EXERCISE GOAL: Below are the records; pull every line that includes "عدنان".

RECORDS FOR THIS TASK:
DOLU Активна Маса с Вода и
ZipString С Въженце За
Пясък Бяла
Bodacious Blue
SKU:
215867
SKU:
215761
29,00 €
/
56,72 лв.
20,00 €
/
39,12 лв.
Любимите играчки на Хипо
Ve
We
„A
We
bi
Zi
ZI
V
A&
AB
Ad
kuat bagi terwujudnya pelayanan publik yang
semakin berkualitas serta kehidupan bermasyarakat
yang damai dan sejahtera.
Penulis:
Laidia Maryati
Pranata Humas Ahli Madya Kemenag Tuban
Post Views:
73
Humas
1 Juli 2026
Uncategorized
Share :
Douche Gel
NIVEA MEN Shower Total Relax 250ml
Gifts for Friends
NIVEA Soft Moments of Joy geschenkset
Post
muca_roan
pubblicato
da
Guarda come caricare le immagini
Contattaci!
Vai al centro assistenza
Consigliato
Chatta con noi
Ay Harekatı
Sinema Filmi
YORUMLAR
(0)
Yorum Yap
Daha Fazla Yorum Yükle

---

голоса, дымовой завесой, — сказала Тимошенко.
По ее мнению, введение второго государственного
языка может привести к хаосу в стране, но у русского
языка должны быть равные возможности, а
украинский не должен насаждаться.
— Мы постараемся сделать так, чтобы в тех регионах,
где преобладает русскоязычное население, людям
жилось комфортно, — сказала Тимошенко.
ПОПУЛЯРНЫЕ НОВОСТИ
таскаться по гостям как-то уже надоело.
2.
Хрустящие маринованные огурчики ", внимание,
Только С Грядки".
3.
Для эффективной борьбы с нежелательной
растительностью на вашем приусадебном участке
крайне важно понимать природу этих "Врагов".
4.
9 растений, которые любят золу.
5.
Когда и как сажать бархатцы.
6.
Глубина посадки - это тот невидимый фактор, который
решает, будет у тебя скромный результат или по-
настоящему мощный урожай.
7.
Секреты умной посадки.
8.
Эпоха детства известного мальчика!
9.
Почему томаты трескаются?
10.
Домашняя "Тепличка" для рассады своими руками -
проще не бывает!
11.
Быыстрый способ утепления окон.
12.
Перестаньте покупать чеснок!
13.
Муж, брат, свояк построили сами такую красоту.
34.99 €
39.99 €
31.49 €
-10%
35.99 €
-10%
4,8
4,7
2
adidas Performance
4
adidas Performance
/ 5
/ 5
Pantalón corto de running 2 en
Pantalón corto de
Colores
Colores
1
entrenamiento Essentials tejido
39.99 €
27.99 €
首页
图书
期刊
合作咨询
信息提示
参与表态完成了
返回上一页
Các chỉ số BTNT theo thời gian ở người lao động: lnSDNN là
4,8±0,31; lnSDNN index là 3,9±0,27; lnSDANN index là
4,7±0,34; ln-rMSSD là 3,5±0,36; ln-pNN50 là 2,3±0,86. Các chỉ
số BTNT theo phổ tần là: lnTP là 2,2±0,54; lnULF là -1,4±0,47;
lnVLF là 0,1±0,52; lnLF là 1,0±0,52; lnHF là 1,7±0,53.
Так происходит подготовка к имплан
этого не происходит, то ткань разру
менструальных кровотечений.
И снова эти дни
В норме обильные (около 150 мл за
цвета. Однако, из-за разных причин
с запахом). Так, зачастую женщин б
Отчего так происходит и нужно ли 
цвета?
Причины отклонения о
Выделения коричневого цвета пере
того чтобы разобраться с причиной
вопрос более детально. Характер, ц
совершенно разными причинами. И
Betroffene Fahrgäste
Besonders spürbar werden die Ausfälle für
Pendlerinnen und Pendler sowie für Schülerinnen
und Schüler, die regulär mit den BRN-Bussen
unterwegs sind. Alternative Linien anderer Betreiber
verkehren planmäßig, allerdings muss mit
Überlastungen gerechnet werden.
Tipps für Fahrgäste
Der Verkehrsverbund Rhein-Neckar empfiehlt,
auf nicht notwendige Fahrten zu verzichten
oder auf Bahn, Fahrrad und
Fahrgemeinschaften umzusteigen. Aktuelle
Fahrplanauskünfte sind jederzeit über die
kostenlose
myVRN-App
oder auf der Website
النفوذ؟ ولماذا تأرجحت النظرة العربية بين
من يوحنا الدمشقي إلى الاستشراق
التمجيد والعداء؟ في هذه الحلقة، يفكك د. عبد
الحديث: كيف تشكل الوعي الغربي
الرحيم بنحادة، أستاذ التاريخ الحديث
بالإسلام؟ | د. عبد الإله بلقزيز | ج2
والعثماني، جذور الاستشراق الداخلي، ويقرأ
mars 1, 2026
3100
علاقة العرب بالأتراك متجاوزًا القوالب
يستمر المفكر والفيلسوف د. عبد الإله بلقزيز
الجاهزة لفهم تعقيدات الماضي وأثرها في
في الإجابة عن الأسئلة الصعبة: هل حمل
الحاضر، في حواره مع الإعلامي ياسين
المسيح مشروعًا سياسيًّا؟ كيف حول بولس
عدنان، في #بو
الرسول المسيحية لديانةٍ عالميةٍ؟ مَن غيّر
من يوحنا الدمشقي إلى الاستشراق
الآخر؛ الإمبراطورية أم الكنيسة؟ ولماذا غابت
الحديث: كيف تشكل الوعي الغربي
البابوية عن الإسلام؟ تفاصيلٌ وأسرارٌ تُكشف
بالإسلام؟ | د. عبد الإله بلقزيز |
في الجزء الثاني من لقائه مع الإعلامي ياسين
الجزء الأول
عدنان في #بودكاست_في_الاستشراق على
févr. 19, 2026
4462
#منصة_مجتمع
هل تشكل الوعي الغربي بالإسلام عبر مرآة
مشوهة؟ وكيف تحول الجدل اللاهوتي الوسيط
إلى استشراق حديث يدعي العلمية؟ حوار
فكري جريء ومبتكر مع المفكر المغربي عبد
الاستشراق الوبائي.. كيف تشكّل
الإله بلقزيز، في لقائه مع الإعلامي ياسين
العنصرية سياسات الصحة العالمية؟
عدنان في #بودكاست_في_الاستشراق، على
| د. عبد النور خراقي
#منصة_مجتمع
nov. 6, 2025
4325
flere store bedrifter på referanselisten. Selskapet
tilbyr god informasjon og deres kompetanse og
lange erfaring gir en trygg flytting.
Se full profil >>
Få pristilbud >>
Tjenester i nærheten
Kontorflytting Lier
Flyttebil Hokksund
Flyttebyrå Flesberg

EXPECTED ANSWER:
عدنان، في #بو
عدنان في #بودكاست_في_الاستشراق على
عدنان في #بودكاست_في_الاستشراق، على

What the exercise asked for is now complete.